Unger's subsequent solo exhibition at the Trans Hudson Gallery in 1997 featured five sculptures that display her strong interest in organic forms. Shanks consists of three nine-foot vertical bony shafts, each with a rounded point on the floor and topped with a bulbous knob. Two knobs, imitating the ball of a ball-and-socket joint, protrude just above the middle of each shaft. The white hydrocal was roughly scarred to give the appearance of bone. One critic got the impression that the sculpture was the leg bone of some huge prehistoric animal. Another believed the sculptures were like stern goddesses gazing down on their followers. The sculpture exemplified Unger's inclinations – rational yet connected to nature, serene but passionate, rigorously formed yet playful. Unger also included a wall-mounted sculpture titled Black Heart, a darkly poetic version of a heart that hovers without apparent support. Its black scorched and pitted surface looks like damaged skin over muscle. Its mythic presence is in line with the symbolism of the origin of emotion. It suggests that life processes are just as metaphysical as they are scientific.

==Legacy==
Unger's art has been described as moving easily across cultures and through the history of art. She challenged the skepticism that sculpture could carry and transmit meaning. Her works reminded viewers that beneath our withered elements are stable, regenerative forces. She ultimately used the life-renewing energies found in creating her art as a form of healing. After her death in 1998, a 15-year retrospective was held at the McDonough Museum of Art in Youngstown, Ohio in 2000. Solo exhibitions have taken place at the Davidson Gallery in NYC in 2011, 2016, and 2019 .

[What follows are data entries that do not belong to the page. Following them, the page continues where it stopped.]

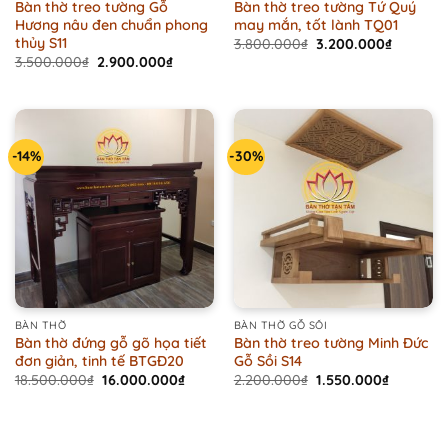
Bàn thờ treo tường Gỗ
Bàn thờ treo tường Tứ Quý
Hương nâu đen chuẩn phong
may mắn, tốt lành TQ01
thủy S11
Original
Current
3.800.000
₫
3.200.000
₫
price
price
Original
Current
3.500.000
₫
2.900.000
₫
was:
is:
price
price
3.800.000₫.
3.200.00
was:
is:
3.500.000₫.
2.900.000₫.
-14%
-30%
BÀN THỜ
BÀN THỜ GỖ SỒI
Bàn thờ đứng gỗ gõ họa tiết
Bàn thờ treo tường Minh Đức
đơn giản, tinh tế BTGĐ20
Gỗ Sồi S14
Original
Current
Original
Current
18.500.000
₫
16.000.000
₫
2.200.000
₫
1.550.000
₫
price
price
price
price
was:
is:
was:
is:
18.500.000₫.
16.000.000₫.
2.200.000₫.
1.550.000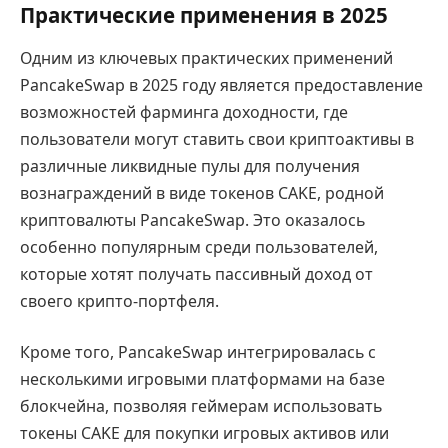
Практические применения в 2025
Одним из ключевых практических применений
PancakeSwap в 2025 году является предоставление
возможностей фарминга доходности, где
пользователи могут ставить свои криптоактивы в
различные ликвидные пулы для получения
вознаграждений в виде токенов CAKE, родной
криптовалюты PancakeSwap. Это оказалось
особенно популярным среди пользователей,
которые хотят получать пассивный доход от
своего крипто-портфеля.
Кроме того, PancakeSwap интегрировалась с
несколькими игровыми платформами на базе
блокчейна, позволяя геймерам использовать
токены CAKE для покупки игровых активов или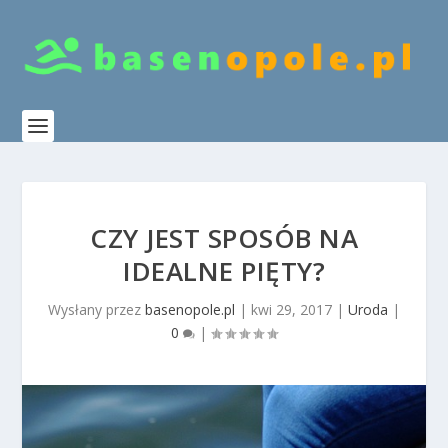
CZY JEST SPOSÓB NA
IDEALNE PIĘTY?
Wysłany przez
basenopole.pl
|
kwi 29, 2017
|
Uroda
|
0
|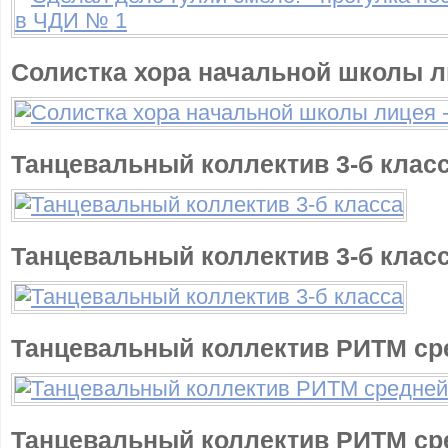
Солистка хора начальной школы 
Танцевальный коллектив 3-б клас
Танцевальный коллектив 3-б клас
Танцевальный коллектив РИТМ ср
Танцевальный коллектив РИТМ ср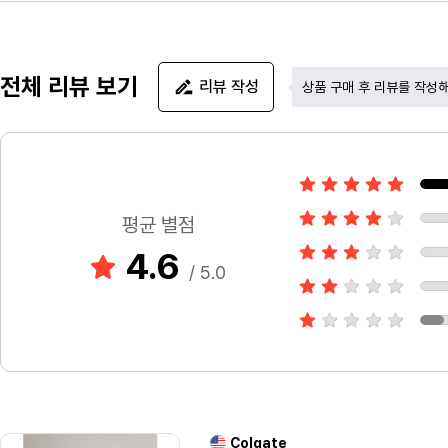
전체 리뷰 보기
리뷰 작성
상품 구매 후 리뷰를 작성
평균 별점
4.6
/ 5.0
Colgate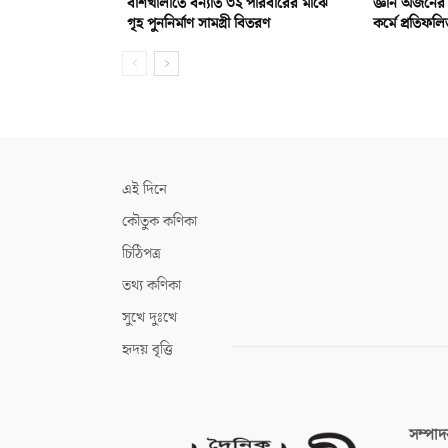
বাঁশখালীতে বন্যার্ত ৩২ পরিবারের মাঝে
জ্ঞান অর্জনে
গৃহ পুননির্মাণ সামগ্রী বিতরণ
কর্মে প্রতিফ
এই দিনে
কৌতুক কণিকা
চিঠিপত্র
তথ্য কণিকা
সুখে দুঃখে
হৃদয় বৃত্তি
সম্পা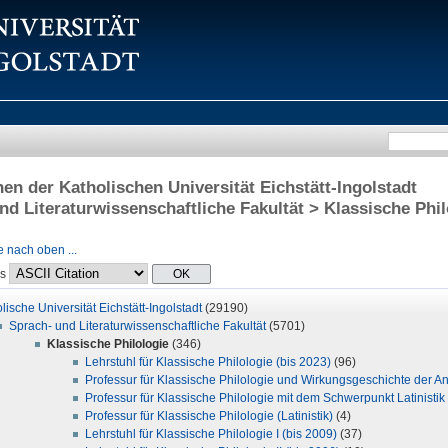
onen der Katholischen Universität Eichstätt-Ingolstadt
nd Literaturwissenschaftliche Fakultät > Klassische Phil
 nach oben ...
ls
lische Universität Eichstätt-Ingolstadt
(29190)
Sprach- und Literaturwissenschaftliche Fakultät
(5701)
Klassische Philologie
(346)
Lehrstuhl für Klassische Philologie (bis 2023)
(96)
Professur für Klassische Philologie und Wirkungsgeschichte der An
Professur für Klassische Philologie mit dem Schwerpunkt Latinistik
Professur für Klassische Philologie (Latinistik)
(4)
Lehrstuhl für Klassische Philologie I (bis 2009)
(37)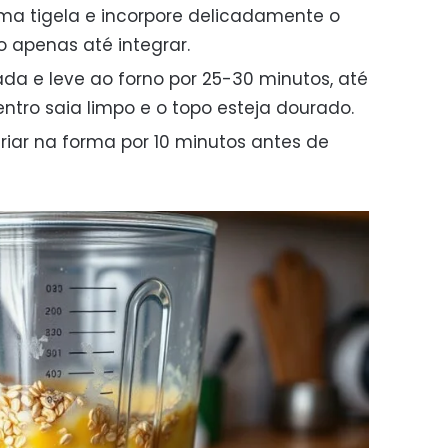
ma tigela e incorpore delicadamente o
 apenas até integrar.
da e leve ao forno por 25-30 minutos, até
entro saia limpo e o topo esteja dourado.
friar na forma por 10 minutos antes de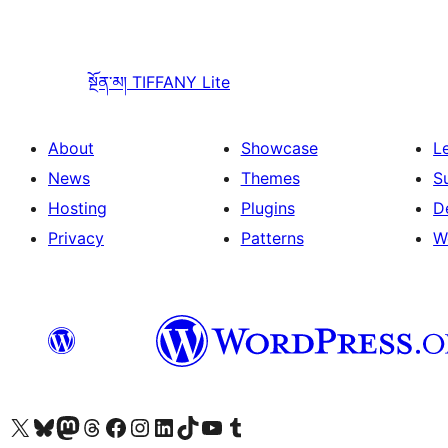
སྔོན་མ།
TIFFANY Lite
About
Showcase
L
News
Themes
S
Hosting
Plugins
D
Privacy
Patterns
W
Visit our X (formerly Twitter) account
Visit our Bluesky account
Visit our Mastodon account
Visit our Threads account
Visit our Facebook page
Visit our Instagram account
Visit our LinkedIn account
Visit our TikTok account
Visit our YouTube channel
Visit our Tumblr account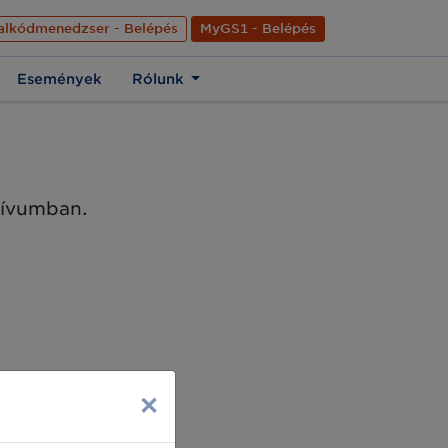
nyelve
Hírek
Kapcsolat
Rólunk
EN
alkódmenedzser - Belépés
MyGS1 - Belépés
Események
Rólunk
chívumban.
×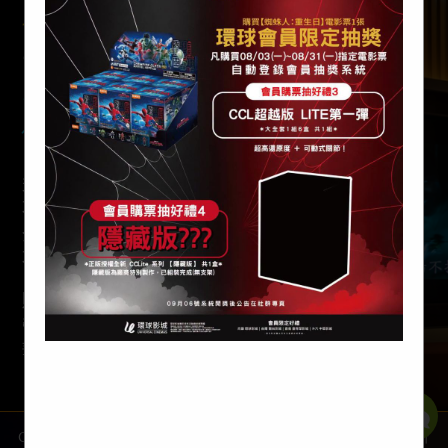
環球中華影城
（Universal Chunghwa
Cinemas）
全新升級進化 給您全新的視覺饗宴
您觀影第一選擇!
秉持對於電影的熱情及初衷，服務熱愛電影的您，
不斷的與時推進、更新硬體設備和服務內容。
全新的中華影城，給您最超值舒適觀影空間。
不僅影音升級，座椅間距拉大，讓您無法抗拒。
貼心、親切、專業 的服務態度，
帶給您 全新視覺、全新體驗、全新震撼 的環球中
華影城
Copyright 2021 © All Rights Reserved. 環球中華影城 版權所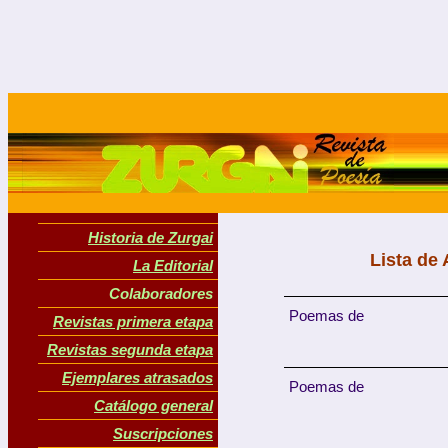
Historia de Zurgai
Lista de
La Editorial
Colaboradores
Poemas de
Revistas primera etapa
Revistas segunda etapa
Ejemplares atrasados
Poemas de
Catálogo general
Suscripciones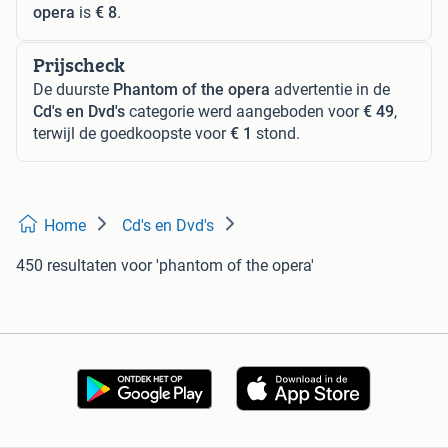
opera
is
€ 8
.
Prijscheck
De duurste
Phantom of the opera
advertentie in de
Cd's en Dvd's
categorie werd aangeboden voor
€ 49
,
terwijl de goedkoopste voor
€ 1
stond.
Home
Cd's en Dvd's
450 resultaten
voor 'phantom of the opera'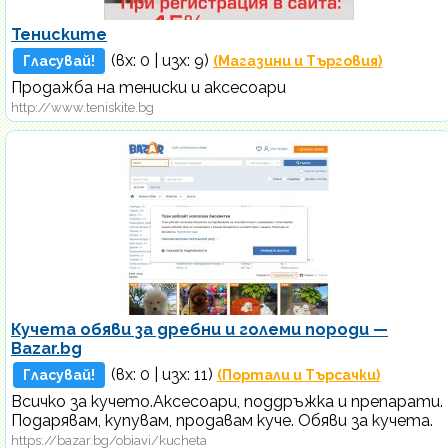
Тениските
(вх:
0
| изх: 9)
Гласувай!
(Магазини и Търговия)
Продажба на тениски и аксесоари
http://www.teniskite.bg
Кучета обяви за дребни и големи породи —
Bazar.bg
(вх:
0
| изх: 11)
Гласувай!
(Портали и Търсачки)
Всичко за кучето.Аксесоари, поддръжка и препарати.
Подарявам, купувам, продавам куче. Обяви за кучета.
https://bazar.bg/obiavi/kucheta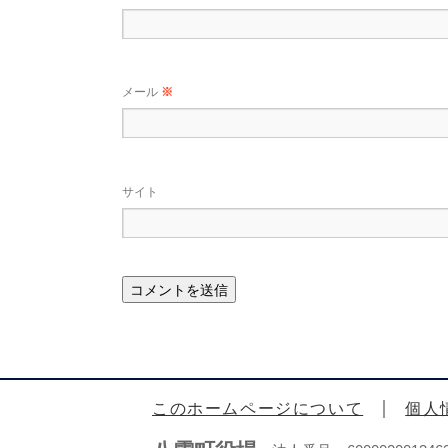
メール
※
サイト
このホームページについて
個人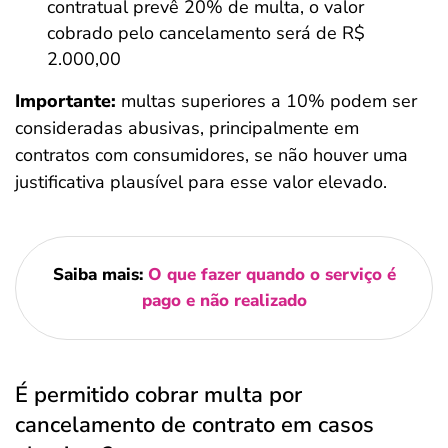
contratual prevê 20% de multa, o valor
cobrado pelo cancelamento será de R$
2.000,00
Importante:
multas superiores a 10% podem ser
consideradas abusivas, principalmente em
contratos com consumidores, se não houver uma
justificativa plausível para esse valor elevado.
Saiba mais:
O que fazer quando o serviço é
pago e não realizado
É permitido cobrar multa por
cancelamento de contrato em casos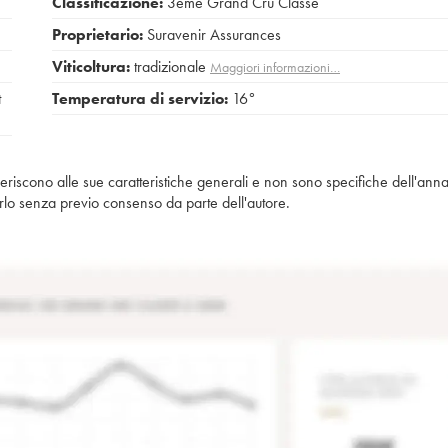
Classificazione:
3ème Grand Cru Classé
Proprietario:
Suravenir Assurances
Viticoltura:
tradizionale
Maggiori informazioni…
t
Temperatura di servizio:
16°
iferiscono alle sue caratteristiche generali e non sono specifiche dell'anna
piarlo senza previo consenso da parte dell'autore.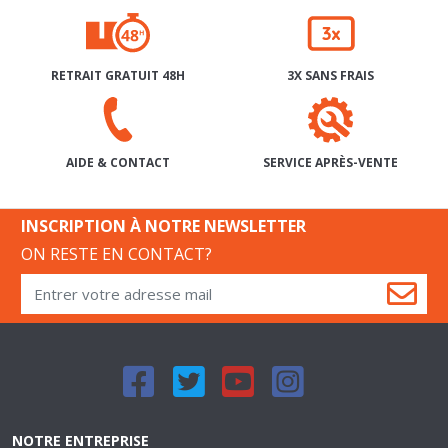
RETRAIT GRATUIT 48H
3X SANS FRAIS
SERVICE APRÈS-VENTE
AIDE & CONTACT
INSCRIPTION À NOTRE NEWSLETTER
ON RESTE EN CONTACT?
NOTRE ENTREPRISE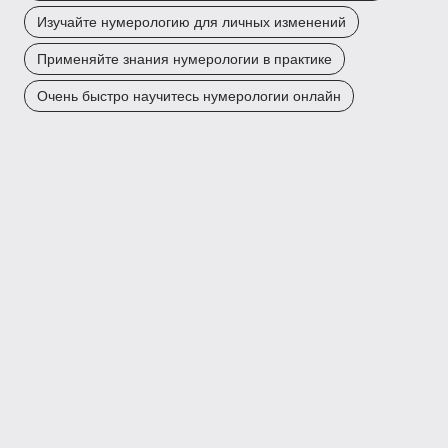
Изучайте нумерологию для личных изменений
Применяйте знания нумерологии в практике
Очень быстро научитесь нумерологии онлайн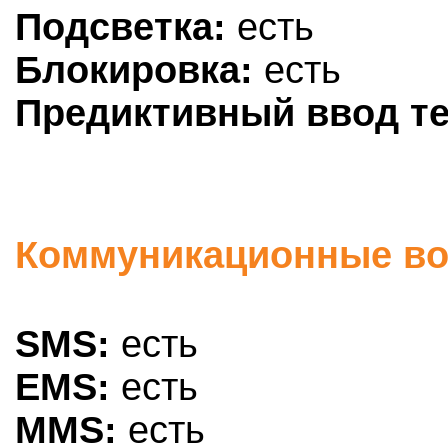
Подсветка:
есть
Блокировка:
есть
Предиктивный ввод те
Коммуникационные во
SMS:
есть
EMS:
есть
MMS:
есть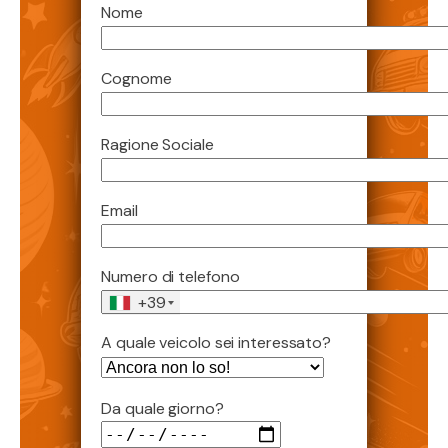
Nome
Cognome
Ragione Sociale
Email
Numero di telefono
+39
A quale veicolo sei interessato?
Da quale giorno?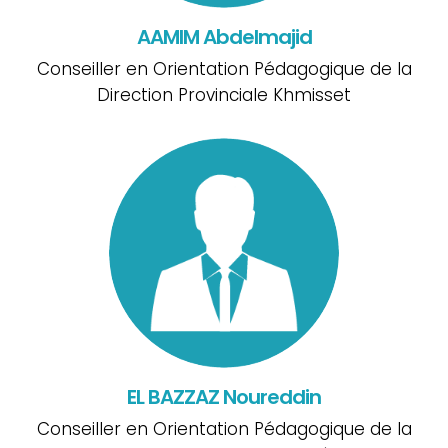
AAMIM Abdelmajid
Conseiller en Orientation Pédagogique de la
Direction Provinciale Khmisset
EL BAZZAZ Noureddin
Conseiller en Orientation Pédagogique de la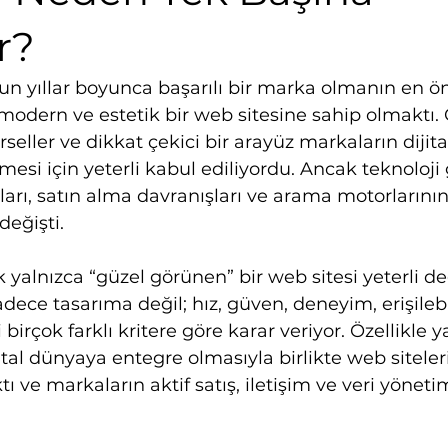
r?
un yıllar boyunca başarılı bir marka olmanın en ö
 modern ve estetik bir web sitesine sahip olmaktı. 
örseller ve dikkat çekici bir arayüz markaların dijita
esi için yeterli kabul ediliyordu. Ancak teknoloji 
kları, satın alma davranışları ve arama motorlarını
eğişti.
ık yalnızca “güzel görünen” bir web sitesi yeterli d
sadece tasarıma değil; hız, güven, deneyim, erişilebil
i birçok farklı kritere göre karar veriyor. Özellikle 
jital dünyaya entegre olmasıyla birlikte web siteleri
tı ve markaların aktif satış, iletişim ve veri yöne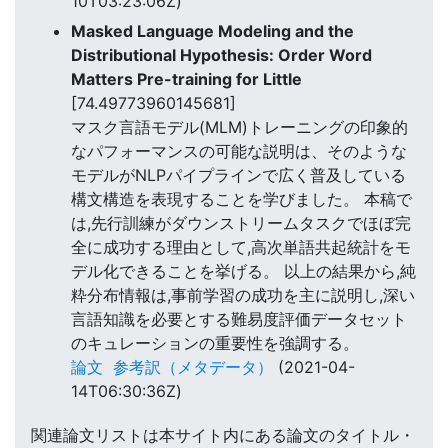
10T03:23:06Z)
Masked Language Modeling and the
Distributional Hypothesis: Order Word
Matters Pre-training for Little
[74.49773960145681]
マスク言語モデル(MLM)トレーニングの印象的
なパフォーマンスの可能な説明は、そのような
モデルがNLPパイプラインで広く普及している
構文構造を表現することを学びました。 本稿で
は,先行訓練がダウンストリームタスクでほぼ完
全に成功する理由として,高次単語共起統計をモ
デル化できることを挙げる。 以上の結果から,純
粋分布情報は,事前学習の成功を主に説明し,深い
言語知識を必要とする難易度評価データセット
のキュレーションの重要性を強調する。
論文
参考訳（メタデータ）
(2021-04-
14T06:30:36Z)
関連論文リストは本サイト内にある論文のタイトル・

In July 2022, the Williams College Museum of Art organized Unger's first museum survey in over twenty years, curated by Horace D. Ballard. Visual critic Cassie Packard, in a review for Frieze, asserted that this is “a long-overdue exhibition, sensitively curated by Horace D. Ballard." While Jackson Davidow, writing for Artforum said, “This stunning exhibition sets the stage for a critical reassessment of her ever-vibrant and undeniably relevant work.”

Her work is found in collections such as the Whitney Museum of American Art, the Hirshhorn Museum and Sculpture Garden, the Art Institute of Chicago, the Brooklyn Museum of Art, the Philadelphia Museum of Art, the Albright-Knox Art Gallery, and the High Museum of Art.